_WHAT TO DO:_ Output range, inclusive: from the line containing "Kıl Mastar, genellikle ölçüm" to the line containing "Kıl Mastar'ın en". Restate those lines from the data below word for word and only those.

Content starts

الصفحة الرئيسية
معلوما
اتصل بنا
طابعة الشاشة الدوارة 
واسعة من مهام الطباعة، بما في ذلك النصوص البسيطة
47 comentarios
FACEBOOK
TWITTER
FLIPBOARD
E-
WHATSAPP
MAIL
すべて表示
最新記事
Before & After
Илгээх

Content ends
Content starts

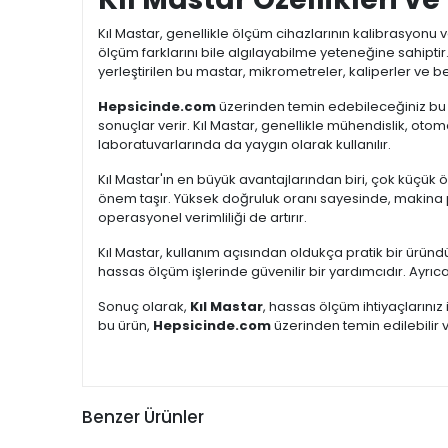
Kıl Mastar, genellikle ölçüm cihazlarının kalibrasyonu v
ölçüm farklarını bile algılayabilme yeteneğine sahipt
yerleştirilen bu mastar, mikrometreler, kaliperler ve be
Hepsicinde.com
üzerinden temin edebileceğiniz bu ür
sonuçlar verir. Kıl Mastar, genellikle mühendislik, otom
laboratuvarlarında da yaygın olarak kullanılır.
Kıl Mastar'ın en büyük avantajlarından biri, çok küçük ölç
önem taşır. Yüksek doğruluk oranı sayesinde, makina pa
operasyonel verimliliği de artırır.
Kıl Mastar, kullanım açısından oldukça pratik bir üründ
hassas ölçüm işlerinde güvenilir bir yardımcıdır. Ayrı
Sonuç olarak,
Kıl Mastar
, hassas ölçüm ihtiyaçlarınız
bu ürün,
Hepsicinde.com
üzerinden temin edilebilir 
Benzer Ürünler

Content ends
Content starts

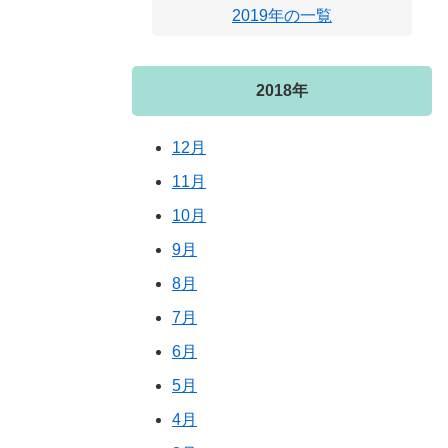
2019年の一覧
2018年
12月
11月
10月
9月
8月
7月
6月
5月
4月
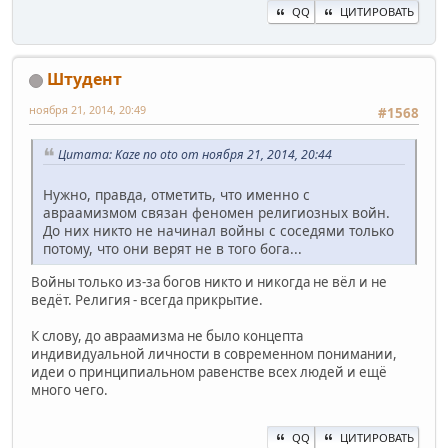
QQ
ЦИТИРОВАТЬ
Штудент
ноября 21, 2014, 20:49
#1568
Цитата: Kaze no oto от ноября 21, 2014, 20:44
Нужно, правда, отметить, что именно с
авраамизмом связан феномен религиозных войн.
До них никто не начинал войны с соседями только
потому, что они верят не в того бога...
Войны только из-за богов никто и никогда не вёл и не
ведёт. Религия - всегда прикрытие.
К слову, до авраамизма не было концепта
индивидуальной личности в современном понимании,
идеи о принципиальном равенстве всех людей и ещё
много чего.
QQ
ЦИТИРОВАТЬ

Content ends

_EXPECTED OUTPUT:_
Kıl Mastar, genellikle ölçüm cihazlarının kalibrasyonu v
ölçüm farklarını bile algılayabilme yeteneğine sahipt
yerleştirilen bu mastar, mikrometreler, kaliperler ve be
Hepsicinde.com
üzerinden temin edebileceğiniz bu ür
sonuçlar verir. Kıl Mastar, genellikle mühendislik, otom
laboratuvarlarında da yaygın olarak kullanılır.
Kıl Mastar'ın en büyük avantajlarından biri, çok küçük ölç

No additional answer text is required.